La sua più recente creazione,
divulgata alla fine di settembre, si intitola “Summer
fading” e reca come sottotitolo “Late
love song”. Insomma: una canzone dedicata a un’estate che
finisce… O a un amore sbocciato troppo tardi? O per contro troppo presto,
quando si è troppo giovani? I ricordi volano immediati a quando eravamo
ragazzini, conoscevamo in spiaggia quella che ci sembrava la nostra persona
ideale ma le vacanze ormai erano terminate e lo spettro del ritorno a scuola
aleggiava su di noi. E chissà se l’avremmo rivista mai più? (La persona, non la
scuola, ovviamente; la scuola purtroppo era lì ad aspettarci!)

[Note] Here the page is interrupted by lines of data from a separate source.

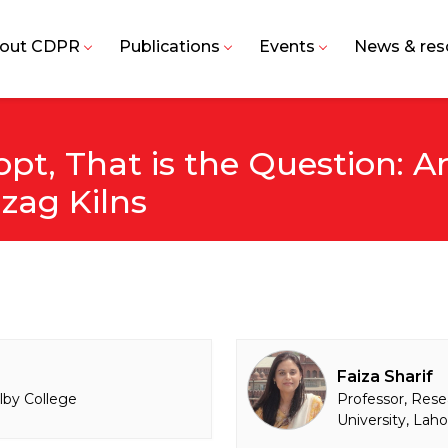
out CDPR
Publications
Events
News & res
opt, That is the Question: 
zag Kilns
Faiza Sharif
lby College
Professor, Rese
University, Lah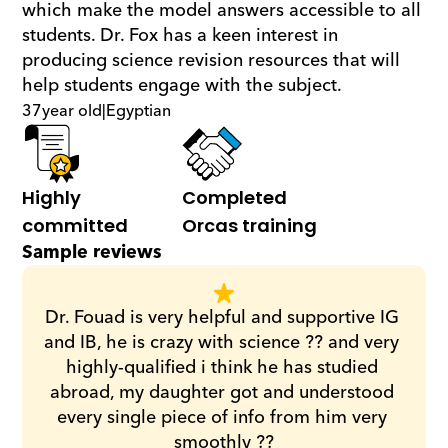
which make the model answers accessible to all 
students. Dr. Fox has a keen interest in 
producing science revision resources that will 
help students engage with the subject.
37
year old
|
Egyptian
Highly 
Completed 
committed
Orcas training
Sample reviews
Dr. Fouad is very helpful and supportive IG 
and IB, he is crazy with science ?? and very 
highly-qualified i think he has studied 
abroad, my daughter got and understood 
every single piece of info from him very 
smoothly ??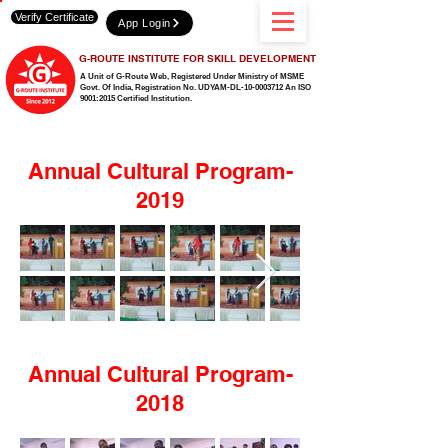
Verify Certificate
App Login
G-ROUTE INSTITUTE FOR SKILL DEVELOPMENT
A Unit of G-Route Web, Registered Under Ministry of MSME
Govt. Of India,
Registration No. UDYAM-DL-10-0003712 An ISO
9001:2015 Certified Institution.
Annual Cultural Program-
2019
Annual Cultural Program-
2018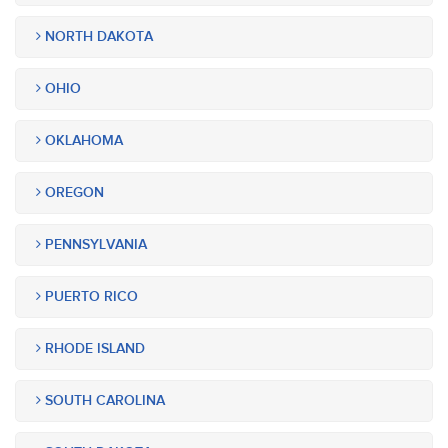
NORTH DAKOTA
OHIO
OKLAHOMA
OREGON
PENNSYLVANIA
PUERTO RICO
RHODE ISLAND
SOUTH CAROLINA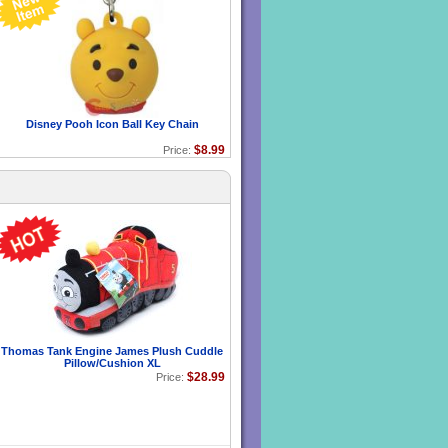
Disney Pooh Icon Ball Key Chain
$8.99
Price:
Thomas Tank Engine James Plush Cuddle
Pillow/Cushion XL
$28.99
Price: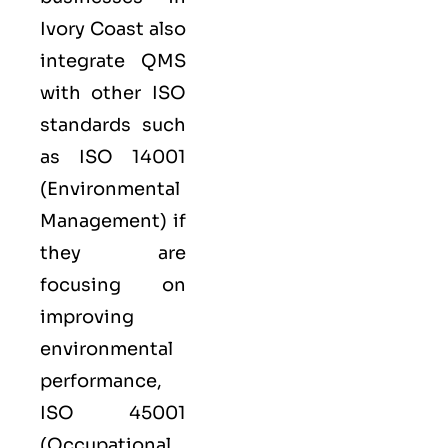
Ivory Coast also
integrate QMS
with other
ISO
standards such
as
ISO 14001
(Environmental
Management) if
they are
focusing on
improving
environmental
performance,
ISO 45001
(Occupational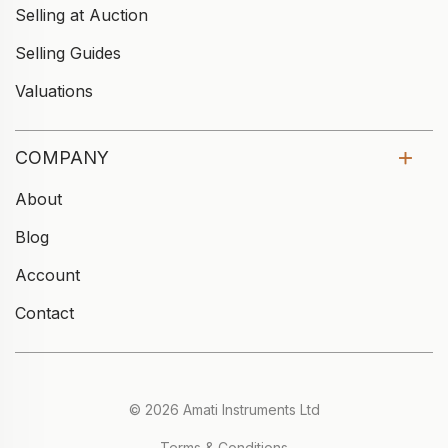
Selling at Auction
Selling Guides
Valuations
COMPANY
About
Blog
Account
Contact
© 2026 Amati Instruments Ltd
Terms & Conditions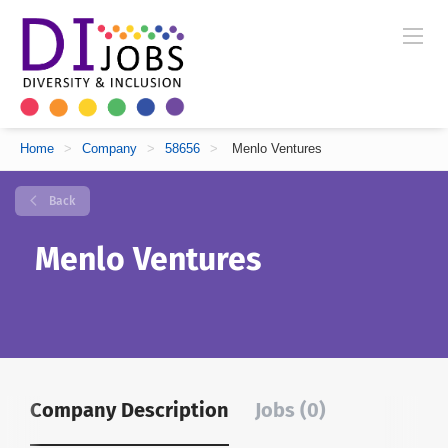
Home
>
Company
>
58656
>
Menlo Ventures
Back
Menlo Ventures
Company Description
Jobs (0)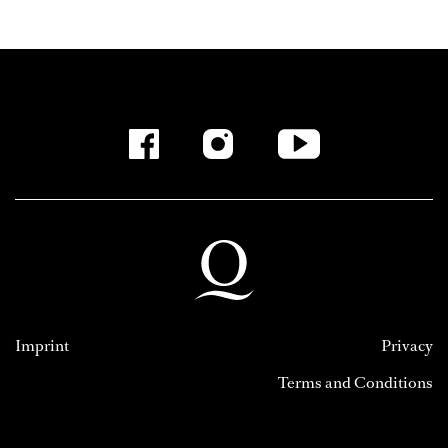
Imprint
Privacy
Terms and Conditions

In realtà il testo di “Summer fading”
è ben più complesso rispetto a questa minimizzazione. La storia del
protagonista inizia a dodici anni di età, vive un suo epilogo un paio d’anni
dopo, continua fino ad arrivare alla sua piena consapevolezza di “over 30”. Le
vicende amorose nella trama ci sono, ma sono quasi un pretesto per raccontare
come cambiamo noi nel tempo e negli anni, ma anche come spesso restiamo
coerenti con noi stessi e con le nostre passioni, non solo amorose e
sentimentali (tornare a innamorarsi di una stessa persona) ma anche quotidiane
come i videogiochi, i fumetti… E perché no? Anche la musica. Ecco, appunto:
veniamo alla musica.
Si parte con una chitarra che
riporta in auge certo “jangle-pop” anni ‘80/’90, sorretta da una partitura di
violoncello che sembra scorgersi appena in un remoto sottofondo. La voce è
sognante, carica di riverberi per renderla ancora più “fiabesca”, ma è dalla
seconda strofa, con l’entrata di basso e batteria, con la chitarra che diventa
ad accordi pieni e dalla voce, che da sognante si asciuga dei riverberi e si fa
più struggente nella sua interpretazione, che il brano prende corpo. Il tutto
fino a una inaspettata coda psichedelica, dove i temi di chitarra diventano un
riff e i sintetizzatori emettono sibili cosmici, fino a ritornare al tema cantato
del ritornello. Gran finale con la maestosità di un Mellotron in gran spolvero
per il crescendo conclusivo.
Gli ultimi scampoli di new-wave degli Smiths, la freschezza delle melodie di Mercury Rev, Stereolab e Belle & Sebastien, lo space rock nato con i Can e approdato al Madchester degli Stone Roses, il folk malinconico che parte da Nick Drake e arriva a Sufjan Stevens, il tutto racchiuso in un gioiello di sei minuti di indiscussa bellezza.